Content warning: This post discusses abortion.
The structures and practices that influence our beliefs are often invisible to us. While some people might think they have acquired beliefs according to careful deliberation and according to the relevant evidence, the world in which we live almost never allows individuals to independently acquire beliefs in this way.
Consider a few mundane examples. I believe electrons are negatively charged. I believe my doctor is qualified to treat me when I get sick. I believe abortions should be widely accessible as an essential part of healthcare.
Notice, I defer to experts where I am not qualified to assess the relevant factors. I have no tangible sense of what “negatively charged” really means: even though this is a basic concept in physics, I lack the expertise to explain how and why these quantum objects behave in the ways they do. I trust quantum physicists to make such declarations (and I believe them when they do).
My deference to my doctor highlights an additional factor at play. I put my trust in her expertise, like the physicists’, but I also put my trust in a series of institutional mechanisms designed to train doctors to practice competently and ethically. I do not have the expertise to evaluate my doctor’s competence, and I do not have the expertise to evaluate the institutional merits of medical licensing, either. I suspect your beliefs about doctors and electrons are structured in a similar way.
My beliefs about forced pregnancy seem to, again, highlight an additional factor influencing the ways I defer to experts in my vicinity. This belief seems ethically charged and partisan in a way the previous beliefs do not. In this belief, like the others, I defer to others as they report research related to abortion access—but the connections between a host of interrelated fields is much more apparent. It seems like there is much more to consider: there is relevant statistical research, public health research, health science and social science research, research in ethical theory surrounding bodily autonomy, feminist assessments of the classism, racism, ableism, and sexism enacted through abortion restriction, religious tolerance, and a host of other philosophical issues that seem to be important aspects of the discussion. So how can I be so confident in my pro-choice beliefs when the deference is so different?
It’s simple. The deference isn’t different. What strikes us as different is the practice of prioritizing the safety and care of non-white people, people who can become pregnant, queer and trans people, and disabled people.
What is important to recognize is that when I defer to scientists who report on quantum mechanics, I am putting my trust in a series of complicated and interrelated fields. When I put my trust in my doctor, I am again putting my trust in a series of institutional mechanisms born out of philosophical, health science, social science, and statistical research—with the recognition that medical institutions need more work when it comes to adequately treating identity-oppressed people. My trust in the experts holds for abortion, just like it does for these other, seemingly less controversial beliefs, and so do yours. This is to say, most (if not all) of our beliefs rely on this sort of deference to experts where there is an implicit trust in interconnected areas of expertise—and yet there is still controversy when it comes to trusting experts about the importance of abortion access.
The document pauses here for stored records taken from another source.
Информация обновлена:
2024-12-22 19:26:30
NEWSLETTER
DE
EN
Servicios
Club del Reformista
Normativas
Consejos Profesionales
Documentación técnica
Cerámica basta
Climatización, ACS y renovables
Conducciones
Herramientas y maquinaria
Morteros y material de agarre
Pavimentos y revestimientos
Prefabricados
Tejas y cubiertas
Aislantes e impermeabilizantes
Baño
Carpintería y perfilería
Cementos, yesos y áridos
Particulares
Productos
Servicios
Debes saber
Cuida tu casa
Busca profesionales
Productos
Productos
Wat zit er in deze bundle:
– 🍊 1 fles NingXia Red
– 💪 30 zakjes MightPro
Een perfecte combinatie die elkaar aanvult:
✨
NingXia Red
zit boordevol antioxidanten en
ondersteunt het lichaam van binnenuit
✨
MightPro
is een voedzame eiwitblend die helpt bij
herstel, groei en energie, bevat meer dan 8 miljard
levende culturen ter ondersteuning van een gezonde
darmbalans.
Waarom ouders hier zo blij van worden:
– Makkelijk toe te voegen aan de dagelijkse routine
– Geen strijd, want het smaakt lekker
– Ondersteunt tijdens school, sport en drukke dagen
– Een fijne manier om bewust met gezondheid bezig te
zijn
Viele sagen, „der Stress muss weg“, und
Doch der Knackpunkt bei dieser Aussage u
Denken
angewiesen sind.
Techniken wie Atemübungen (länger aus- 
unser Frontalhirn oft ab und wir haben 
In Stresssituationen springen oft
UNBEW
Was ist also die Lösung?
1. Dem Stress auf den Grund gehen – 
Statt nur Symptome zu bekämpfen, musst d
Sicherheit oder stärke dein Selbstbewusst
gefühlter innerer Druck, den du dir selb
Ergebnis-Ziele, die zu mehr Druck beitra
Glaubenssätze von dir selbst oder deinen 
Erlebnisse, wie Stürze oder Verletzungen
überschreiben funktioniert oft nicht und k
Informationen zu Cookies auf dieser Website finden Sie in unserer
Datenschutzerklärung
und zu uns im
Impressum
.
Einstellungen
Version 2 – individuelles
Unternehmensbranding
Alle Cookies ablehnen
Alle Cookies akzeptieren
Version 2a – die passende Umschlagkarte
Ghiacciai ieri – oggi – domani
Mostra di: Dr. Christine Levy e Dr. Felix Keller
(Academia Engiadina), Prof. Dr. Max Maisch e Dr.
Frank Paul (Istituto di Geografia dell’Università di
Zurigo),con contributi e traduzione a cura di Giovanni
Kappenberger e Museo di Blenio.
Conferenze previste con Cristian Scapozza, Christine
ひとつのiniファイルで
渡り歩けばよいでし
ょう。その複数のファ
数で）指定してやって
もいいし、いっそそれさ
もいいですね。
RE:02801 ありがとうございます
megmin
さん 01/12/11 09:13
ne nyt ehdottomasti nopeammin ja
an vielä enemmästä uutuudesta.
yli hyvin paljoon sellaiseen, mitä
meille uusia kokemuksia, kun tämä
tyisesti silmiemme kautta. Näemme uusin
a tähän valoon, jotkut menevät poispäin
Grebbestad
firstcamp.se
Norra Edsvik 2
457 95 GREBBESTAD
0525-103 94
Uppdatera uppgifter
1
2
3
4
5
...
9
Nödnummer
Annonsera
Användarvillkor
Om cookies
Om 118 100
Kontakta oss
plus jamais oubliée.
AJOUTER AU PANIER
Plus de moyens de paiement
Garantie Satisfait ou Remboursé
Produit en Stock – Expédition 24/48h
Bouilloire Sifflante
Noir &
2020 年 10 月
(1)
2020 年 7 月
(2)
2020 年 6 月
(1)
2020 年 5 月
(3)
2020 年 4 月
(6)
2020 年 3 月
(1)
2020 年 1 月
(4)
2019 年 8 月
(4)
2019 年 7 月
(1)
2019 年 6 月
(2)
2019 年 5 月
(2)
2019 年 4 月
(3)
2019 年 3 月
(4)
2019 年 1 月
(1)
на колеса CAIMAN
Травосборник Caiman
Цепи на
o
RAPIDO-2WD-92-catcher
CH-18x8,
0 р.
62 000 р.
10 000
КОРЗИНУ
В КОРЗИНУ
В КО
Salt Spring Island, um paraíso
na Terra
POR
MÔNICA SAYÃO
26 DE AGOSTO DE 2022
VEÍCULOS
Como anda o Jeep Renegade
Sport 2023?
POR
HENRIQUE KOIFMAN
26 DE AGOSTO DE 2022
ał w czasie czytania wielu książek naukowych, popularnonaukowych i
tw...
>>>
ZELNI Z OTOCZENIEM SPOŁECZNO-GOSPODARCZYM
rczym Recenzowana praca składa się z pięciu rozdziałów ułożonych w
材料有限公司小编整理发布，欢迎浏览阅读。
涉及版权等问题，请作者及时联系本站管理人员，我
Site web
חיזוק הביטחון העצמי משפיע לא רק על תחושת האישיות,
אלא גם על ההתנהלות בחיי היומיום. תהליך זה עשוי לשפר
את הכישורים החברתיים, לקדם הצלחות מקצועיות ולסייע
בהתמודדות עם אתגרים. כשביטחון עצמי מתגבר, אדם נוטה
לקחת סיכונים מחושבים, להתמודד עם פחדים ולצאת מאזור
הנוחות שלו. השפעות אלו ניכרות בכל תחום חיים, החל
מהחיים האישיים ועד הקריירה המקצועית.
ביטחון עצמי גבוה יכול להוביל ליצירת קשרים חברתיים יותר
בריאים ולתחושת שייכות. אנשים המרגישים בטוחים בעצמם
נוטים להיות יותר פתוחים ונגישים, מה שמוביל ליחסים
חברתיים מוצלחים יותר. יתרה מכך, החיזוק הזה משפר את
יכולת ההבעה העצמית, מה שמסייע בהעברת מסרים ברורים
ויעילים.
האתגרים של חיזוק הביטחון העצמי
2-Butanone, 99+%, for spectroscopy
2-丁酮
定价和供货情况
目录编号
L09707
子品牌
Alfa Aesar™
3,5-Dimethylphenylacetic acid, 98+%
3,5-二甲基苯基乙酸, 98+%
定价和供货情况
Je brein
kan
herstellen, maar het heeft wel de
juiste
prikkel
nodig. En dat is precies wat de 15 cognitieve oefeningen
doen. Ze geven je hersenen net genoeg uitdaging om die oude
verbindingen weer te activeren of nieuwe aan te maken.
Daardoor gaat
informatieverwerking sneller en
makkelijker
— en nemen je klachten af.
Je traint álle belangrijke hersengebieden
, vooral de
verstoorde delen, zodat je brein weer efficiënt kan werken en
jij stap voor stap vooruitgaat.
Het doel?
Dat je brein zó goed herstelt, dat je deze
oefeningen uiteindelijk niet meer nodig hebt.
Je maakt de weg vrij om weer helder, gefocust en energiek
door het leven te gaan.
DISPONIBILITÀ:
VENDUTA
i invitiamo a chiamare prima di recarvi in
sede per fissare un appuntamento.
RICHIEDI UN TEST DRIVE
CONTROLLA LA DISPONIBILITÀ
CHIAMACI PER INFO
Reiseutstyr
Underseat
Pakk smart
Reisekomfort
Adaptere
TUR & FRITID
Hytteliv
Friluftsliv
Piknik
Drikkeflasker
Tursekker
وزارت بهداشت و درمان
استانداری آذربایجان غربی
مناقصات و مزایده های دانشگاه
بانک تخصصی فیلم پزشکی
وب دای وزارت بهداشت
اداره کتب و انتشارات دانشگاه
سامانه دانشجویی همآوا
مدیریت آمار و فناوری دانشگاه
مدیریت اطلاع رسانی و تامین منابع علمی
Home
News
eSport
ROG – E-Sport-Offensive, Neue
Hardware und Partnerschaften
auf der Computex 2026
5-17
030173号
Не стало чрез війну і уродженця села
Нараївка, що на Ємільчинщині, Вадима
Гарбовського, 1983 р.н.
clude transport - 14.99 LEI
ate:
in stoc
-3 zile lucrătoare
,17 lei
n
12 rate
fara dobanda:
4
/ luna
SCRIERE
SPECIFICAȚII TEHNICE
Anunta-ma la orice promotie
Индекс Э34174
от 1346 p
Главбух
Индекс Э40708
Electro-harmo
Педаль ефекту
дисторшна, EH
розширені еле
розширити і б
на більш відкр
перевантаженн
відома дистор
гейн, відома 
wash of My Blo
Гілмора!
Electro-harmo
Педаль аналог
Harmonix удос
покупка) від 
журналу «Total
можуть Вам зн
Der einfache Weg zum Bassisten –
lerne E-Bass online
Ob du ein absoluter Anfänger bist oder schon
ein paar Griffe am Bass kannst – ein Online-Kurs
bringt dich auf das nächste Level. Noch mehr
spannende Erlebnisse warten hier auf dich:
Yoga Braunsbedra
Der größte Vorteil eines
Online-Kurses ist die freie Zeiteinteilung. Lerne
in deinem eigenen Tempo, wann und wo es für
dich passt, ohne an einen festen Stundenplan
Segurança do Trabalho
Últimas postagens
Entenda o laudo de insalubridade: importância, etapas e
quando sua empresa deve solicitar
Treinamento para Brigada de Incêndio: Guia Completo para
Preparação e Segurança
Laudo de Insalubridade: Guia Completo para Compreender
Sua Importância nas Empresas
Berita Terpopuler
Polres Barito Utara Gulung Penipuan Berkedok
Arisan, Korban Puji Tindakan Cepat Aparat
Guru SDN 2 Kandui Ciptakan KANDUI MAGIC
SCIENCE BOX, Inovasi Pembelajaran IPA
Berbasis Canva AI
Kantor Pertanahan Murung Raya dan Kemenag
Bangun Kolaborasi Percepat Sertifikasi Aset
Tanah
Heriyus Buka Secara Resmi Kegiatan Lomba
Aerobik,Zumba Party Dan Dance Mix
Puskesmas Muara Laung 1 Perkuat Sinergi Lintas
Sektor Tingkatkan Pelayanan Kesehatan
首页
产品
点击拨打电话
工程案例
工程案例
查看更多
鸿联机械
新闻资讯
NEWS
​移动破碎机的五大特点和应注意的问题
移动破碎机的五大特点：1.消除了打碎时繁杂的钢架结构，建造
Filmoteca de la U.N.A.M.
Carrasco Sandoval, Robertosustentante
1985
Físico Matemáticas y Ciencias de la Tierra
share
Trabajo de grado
This is an important aspect of belief polarization. While there is excellent evidence in favour of making abortion accessible, polarization surrounding contentious issues (even when the evidence is overwhelmingly clear) is partially due to the ways social structures can prevent individuals from receiving appropriate evidence in the first place.
In order to acquire beliefs at all, we depend on others to deliver reliable information to us—but we don’t only rely on experts to deliver information. There is no ‘direct line.’ Rather, we are situated in communities, which influence our political attitudes, influence our perception of empirical information, and moreover, filter the information we receive. In this way, our social circles both limit incoming information, and influence whether we will receive incoming information as reliable.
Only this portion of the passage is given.